Article published in:Linguistic Theory and Empirical Evidence
Edited by Bob de Jonge and Yishai Tobin
[Studies in Functional and Structural Linguistics 64] 2011
► pp. 45–82
Semantic regularities of the so-called irregular Internal Vowel Alternation (IVA) Nominal (umlaut) and Verbal (ablaut) forms in Old and Modern English
How does one cope, systematically, with the apparent chaos of the modern world?
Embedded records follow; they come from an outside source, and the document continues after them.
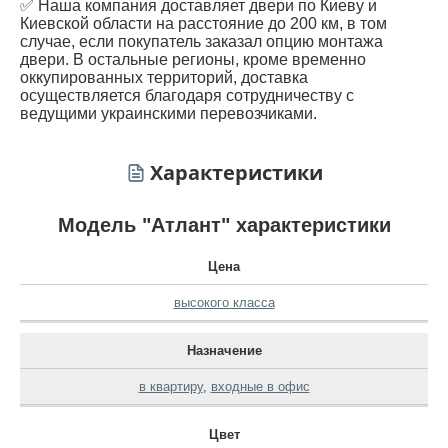
✅ Наша компания доставляет двери по Киеву и
Киевской области на расстояние до 200 км, в том
случае, если покупатель заказал опцию монтажа
двери. В остальные регионы, кроме временно
оккупированных территорий, доставка
осуществляется благодаря сотрудничеству с
ведущими украинскими перевозчиками.
Характеристики
Модель "Атлант" характеристики
Цена
высокого класса
Назначение
в квартиру
,
входные в офис
Цвет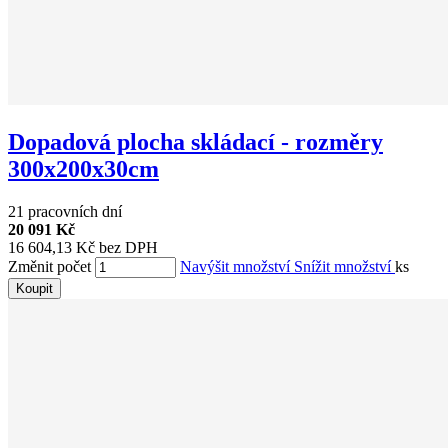
Dopadová plocha skládací - rozměry
300x200x30cm
21 pracovních dní
20 091 Kč
16 604,13 Kč bez DPH
Změnit počet
Navýšit množství
Snížit množství
ks
Koupit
This question was being asked in a variety of fields, and the replies which Saussure gives – that you cannot hope to attain an absolute or Godlike view of things but must choose a perspective, and that within this perspective objects are defined by their relations with one another…. (Culler 1976: XV) The Internal Vowel Alternation (IVA) system is considered to be “irregular” because it appears in a limited number of noun plurals (e.g. foot-feet) and Past Tense verb forms (e.g. give-gave) that have “survived” in Modern English from a more prevalent and productive process in Old English. Following a sign-oriented analysis of language, we postulate that the IVA constitutes a meta-system composed of signals (signifiants) that are connected to invariant meanings (signifiés) in a Saussurean sense. First, the IVA forms are systematically opposed phonologically and iconically: the IVA nominal forms undergo a fronting (originally called umlaut) process (“moving forward”/or increasing in the plural) while, conversely, the IVA verbal forms (originally called “strong” verbs with ablaut) undergo a backing process (“moving back in time” for the Past Tense). Secondly, the English IVA nominal and verbal forms are systematically motivated semantically and share Common Semantic Denominators (CSDs). All the nominal IVA forms have a marked distinctive semantic feature of “Semantic Integrality” (Tobin 1990, 1994/) and all the verbal IVA forms are marked by the distinctive semantic feature of “Result” (Tobin 1993a). Moreover, the various sub-classes of the more IVA nominal and verbal systems also share messages reflecting CSDs – and the more similar these IVA sub-classes are phonologically the closer their CSDs are semantically. Thus, our study connects the form-phonology and the meaning-semantics of the so-called irregular IVA forms and presents them as a full-fledged system of linguistic signs in English.